NASA’s Virtual Leash For Drones Prevents Runaway Robots
A crashed robot is better than a lost and crashed robot
Losing a drone can get a person in a lot of trouble. Just ask Shawn Usman, who was flying a drone from his downtown DC apartment on January 26th, when suddenly the drone took off and crashed onto the White House lawn. While in Usman’s case, the Secret Service chose not to press charges, not everyone who loses their drone is so lucky. To stop errant machines, NASA’s created a tool that could help future pilots keep their drones nearby. It’s a special box that plugs into the drone, and when it works, the drones crash.

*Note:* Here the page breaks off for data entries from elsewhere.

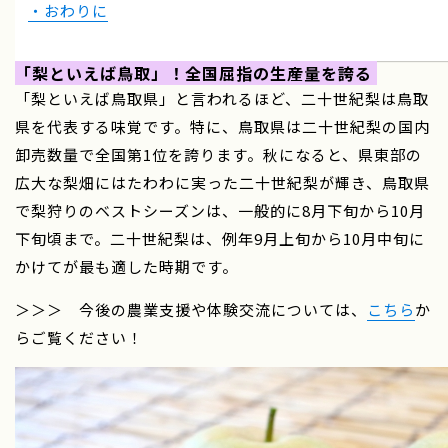
・おわりに
「梨といえば鳥取」！全国屈指の生産量を誇る
「梨といえば鳥取県」と言われるほど、二十世紀梨は鳥取
県を代表する味覚です。特に、鳥取県は二十世紀梨の国内
卸売数量で全国第1位を誇ります。秋になると、県東部の
広大な梨畑にはたわわに実った二十世紀梨が輝き、鳥取県
で梨狩りのベストシーズンは、一般的に8月下旬から10月
下旬頃まで。二十世紀梨は、例年9月上旬から10月中旬に
かけてが最も適した時期です。
＞＞＞ 今後の農業支援や体験交流については、
こちら
か
らご覧ください！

Dubbed Safeguard, it’s a virtual safety net. Users set parameters for a drone, and the machine checks those parameters to make sure it’s flying where it should be. If it ventures to the edge of the boundary, it’s supposed to fly back, and if it doesn’t do that, the safety net sends the drone crashing to the ground before it crosses into a “no-fly-zone”.
Other boundary limitation tools for drones, like geofencing, rely on GPS signals hooked up to the drone’s autopilot. They work fine most of the time, so long as the GPS signal is strong and the autopilot doesn’t act up. When it does, a system that relies on both to keep the drone from wandering away is in trouble, so Safeguard instead doesn’t rely on them. Instead, NASA vaguely says it relies on “rigorous mathematics and works independently of the onboard autopilot.” So even if the GPS or the autopilot on the drone fails, the Safeguard can stop the robot from wandering, saving it (and its pilot) the embarrassment of crashing on the White House lawn.